[Bioperl-l] Bioperl Developer snapshot 1.3.03

Heikki Lehvaslaiho heikki at ebi.ac.uk
Fri Nov 21 11:20:25 EST 2003


   Bioperl developer snap shot  1.3.03
   ---------------------------------


This is the third developer snap shot from the BioPerl CVS head
that will eventually lead to release 1.4.

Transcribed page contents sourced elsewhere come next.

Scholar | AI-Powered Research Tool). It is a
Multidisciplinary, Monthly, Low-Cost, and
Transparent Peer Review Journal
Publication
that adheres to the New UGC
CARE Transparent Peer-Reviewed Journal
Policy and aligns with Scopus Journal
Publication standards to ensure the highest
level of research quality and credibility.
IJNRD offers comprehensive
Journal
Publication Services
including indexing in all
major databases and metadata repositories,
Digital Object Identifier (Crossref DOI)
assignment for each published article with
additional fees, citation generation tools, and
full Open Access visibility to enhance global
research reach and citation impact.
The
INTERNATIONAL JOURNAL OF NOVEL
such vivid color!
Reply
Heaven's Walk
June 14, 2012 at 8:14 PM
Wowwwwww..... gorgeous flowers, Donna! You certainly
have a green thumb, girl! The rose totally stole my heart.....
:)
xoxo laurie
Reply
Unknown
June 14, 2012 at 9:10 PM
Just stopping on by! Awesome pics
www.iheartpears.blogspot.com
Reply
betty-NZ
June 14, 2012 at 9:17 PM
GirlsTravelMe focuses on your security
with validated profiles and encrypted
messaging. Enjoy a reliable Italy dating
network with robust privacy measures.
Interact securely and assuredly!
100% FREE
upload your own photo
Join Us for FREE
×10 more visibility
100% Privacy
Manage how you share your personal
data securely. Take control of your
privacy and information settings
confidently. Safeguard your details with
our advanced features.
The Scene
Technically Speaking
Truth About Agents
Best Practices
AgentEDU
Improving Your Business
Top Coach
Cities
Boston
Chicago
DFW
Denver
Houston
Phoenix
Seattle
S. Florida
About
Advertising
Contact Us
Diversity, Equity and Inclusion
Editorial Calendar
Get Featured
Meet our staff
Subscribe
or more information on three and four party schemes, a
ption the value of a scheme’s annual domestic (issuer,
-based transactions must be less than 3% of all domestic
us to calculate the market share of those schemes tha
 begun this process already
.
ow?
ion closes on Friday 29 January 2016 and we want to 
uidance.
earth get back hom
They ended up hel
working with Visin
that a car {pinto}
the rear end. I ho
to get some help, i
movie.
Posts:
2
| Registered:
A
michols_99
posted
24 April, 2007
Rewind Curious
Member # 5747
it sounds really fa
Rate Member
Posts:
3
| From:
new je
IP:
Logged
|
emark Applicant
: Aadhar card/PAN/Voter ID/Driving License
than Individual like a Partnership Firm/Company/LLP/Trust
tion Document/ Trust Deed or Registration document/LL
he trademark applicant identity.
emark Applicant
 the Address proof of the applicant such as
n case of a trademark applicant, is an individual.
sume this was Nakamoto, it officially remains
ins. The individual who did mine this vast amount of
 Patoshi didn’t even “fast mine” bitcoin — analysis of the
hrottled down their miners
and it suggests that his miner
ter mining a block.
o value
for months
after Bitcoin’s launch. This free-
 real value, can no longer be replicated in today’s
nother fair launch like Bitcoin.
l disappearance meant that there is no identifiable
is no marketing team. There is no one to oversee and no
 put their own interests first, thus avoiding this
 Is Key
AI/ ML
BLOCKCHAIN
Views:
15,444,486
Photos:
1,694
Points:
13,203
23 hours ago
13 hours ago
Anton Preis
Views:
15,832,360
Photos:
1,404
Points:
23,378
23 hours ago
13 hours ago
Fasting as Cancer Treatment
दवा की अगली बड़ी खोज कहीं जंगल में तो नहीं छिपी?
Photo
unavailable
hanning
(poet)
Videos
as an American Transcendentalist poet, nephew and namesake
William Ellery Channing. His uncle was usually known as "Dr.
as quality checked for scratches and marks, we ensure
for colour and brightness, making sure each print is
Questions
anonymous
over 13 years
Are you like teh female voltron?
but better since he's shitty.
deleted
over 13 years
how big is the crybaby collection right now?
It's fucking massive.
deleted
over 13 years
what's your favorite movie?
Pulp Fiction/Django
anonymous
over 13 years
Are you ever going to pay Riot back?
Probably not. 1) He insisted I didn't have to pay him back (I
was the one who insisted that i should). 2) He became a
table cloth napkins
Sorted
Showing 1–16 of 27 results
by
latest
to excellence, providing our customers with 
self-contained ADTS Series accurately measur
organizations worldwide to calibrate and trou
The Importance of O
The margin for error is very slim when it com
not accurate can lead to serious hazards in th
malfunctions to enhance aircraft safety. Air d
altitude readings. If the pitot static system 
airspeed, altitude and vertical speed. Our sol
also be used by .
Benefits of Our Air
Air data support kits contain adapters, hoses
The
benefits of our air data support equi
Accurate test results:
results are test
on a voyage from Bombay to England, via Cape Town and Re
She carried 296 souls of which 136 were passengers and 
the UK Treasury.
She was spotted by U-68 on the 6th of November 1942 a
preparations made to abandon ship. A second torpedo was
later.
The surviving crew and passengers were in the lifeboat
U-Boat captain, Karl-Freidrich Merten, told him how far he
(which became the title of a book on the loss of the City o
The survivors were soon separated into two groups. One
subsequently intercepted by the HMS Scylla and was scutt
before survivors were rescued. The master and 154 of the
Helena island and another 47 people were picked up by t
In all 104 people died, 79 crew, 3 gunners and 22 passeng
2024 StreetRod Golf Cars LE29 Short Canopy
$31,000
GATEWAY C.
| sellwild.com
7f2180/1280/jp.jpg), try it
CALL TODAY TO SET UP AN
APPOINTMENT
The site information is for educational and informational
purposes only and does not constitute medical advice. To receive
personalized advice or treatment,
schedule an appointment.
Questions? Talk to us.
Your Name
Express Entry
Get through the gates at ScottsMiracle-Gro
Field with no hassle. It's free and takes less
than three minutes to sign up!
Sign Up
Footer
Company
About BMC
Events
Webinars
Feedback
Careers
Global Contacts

http://bioperl.org/DIST/current_core_unstable.tar.gz
http://bioperl.org/DIST/bioperl-1.3.03.tar.gz

Changes since 1.3.02
--------------------

A month is far too long time between snap shots, but I found it
difficult to find time to write an overview of what has
happend. Waiting made it harder, of course, so I'll be able to just
skim the top of the changes made.  See the latter pat of the message for 
emails.

Bio::LocatableSeq now gives reasonable values to start() and end()
without manually setting them if the values can be derived from the
sequence only.

Sequence database parsers now treat virus Bio::Species entries
differently form other taxons. Since virus nomenclature does not
follow the standard genus + species format, calling binomial() on viri
is not advisable. The output will merge group name and species name,
which is usually not what you want. This might need more work in the
future.

Bio::SimpleAlign has new methods. Help appreciated there too. (see
below)

If you really want, you can now add custom translation tables into
Bio::Tools::CodonTable and create Marsian proteins.

Stefan has continued finetuning his Bio::Matrix::PSM modules. 

Number of fixes has been added to Bio::Graphics modules. Work is
under way to add SVG support.

Bio::Tools::SeqWords has a new method: count_overlap_words()

Remember: BPlite is getting superceded by SearchIO.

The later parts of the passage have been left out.